Data Visualization Principles

Abstract¶

This notebook explores the advanced principles of data visualization in Python, focusing on best practices for creating clear, accurate, and effective visualizations. It covers the taxonomy of chart types, guidelines for selecting appropriate visualizations, and common pitfalls to avoid, such as misleading aesthetics, bad data representation, and perceptual errors.

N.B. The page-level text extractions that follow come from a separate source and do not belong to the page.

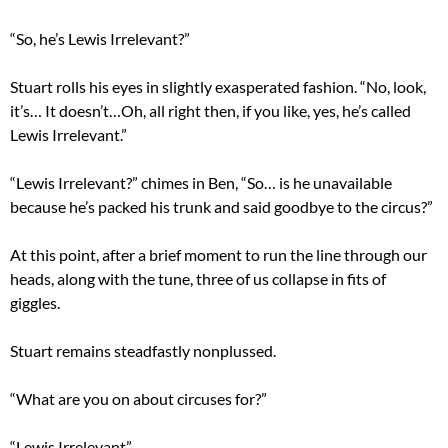
“So, he’s Lewis Irrelevant?”
Stuart rolls his eyes in slightly exasperated fashion. “No, look,
it’s… It doesn’t…Oh, all right then, if you like, yes, he’s called
Lewis Irrelevant.”
“Lewis Irrelevant?” chimes in Ben, “So… is he unavailable
because he’s packed his trunk and said goodbye to the circus?”
At this point, after a brief moment to run the line through our
heads, along with the tune, three of us collapse in fits of
giggles.
Stuart remains steadfastly nonplussed.
“What are you on about circuses for?”
“Lewis Irrelevant”.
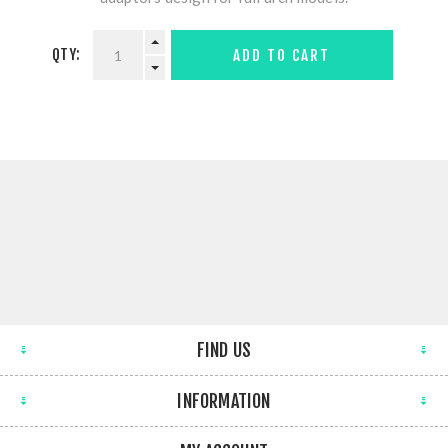
QTY:
ADD TO CART
FIND US
INFORMATION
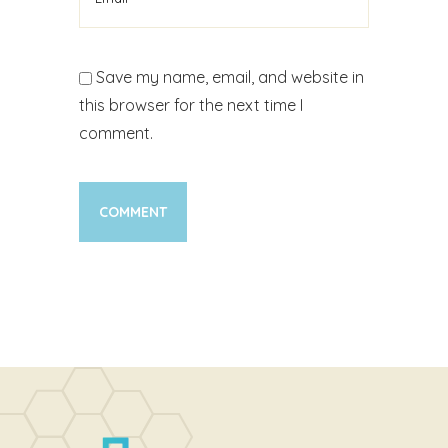
Save my name, email, and website in
this browser for the next time I
comment.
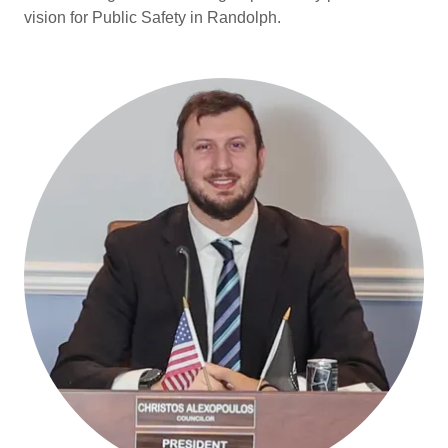
vision for Public Safety in Randolph.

Practical examples and theoretical insights are provided to help users design visualizations that maximize clarity, precision, and impact while staying true to the data.

Keywords:datastatisticsdata analysispython¶

In this chapter¶

We’ve already covered the basics of creating data visualizations with pyplot and seaborn.

In this chapter, we’ll cover some principles of data visualization.

Taxonomy of chart types: which chart to use, when?
This is just a general guide - context always matters.
Principles and what to avoid.
Additional notes.

Import relevant libraries¶

import seaborn as sns ### importing seaborn
import pandas as pd
import matplotlib.pyplot as plt ## just in case we need it

%matplotlib inline 
%config InlineBackend.figure_format = 'retina'

Data visualization is an essential skill for any data scientist. Choosing the right chart can make or break your analysis, helping your audience easily understand your insights.

Understanding Data Types

Before choosing a visualization, you need to identify the type of data you’re working with:

Categorical data: Labels or groups (e.g. gender, product category)
Numeric data: Continuous or discrete numbers (e.g. age, revenue)
Time-series data: Data indexed by time (e.g. stock prices, temperature readings).
Relational data: Data that shows relationships between variables (e.g. correlations).

Taxonomy of plot types¶

Rough guide: what plot to use, when?¶

How many variables?	What kind of variable(s)?	Plot types	`seaborn`
1	Continuous	Histogram	`seaborn.histplot`
1	Categorical	Count plot	`seaborn.countplot`
2	Cont. `x`, cont. `y`	Scatter, line	`seaborn.relplot`
2	Cat. `x`, cont. `y`	Bar, box, strip	`seaborn.catplot`

What about $>2$ variables?¶

It depends on the type of variables.

Rough guide:

2 continuous, 1 categorical: seaborn.relplot with hue
2 categorical, 1 continuous: seaborn.catplot with hue
3 continuous: seaborn.relplot with size or hue

Principles, and what to avoid¶

In this section, we’ll propose and discuss possible principles behind building better visualizations.
Many of these principles are context-dependent, and not without disagreement.

This section is closely modeled on Chapter 1 of Kieran Healy’s Data Visualization.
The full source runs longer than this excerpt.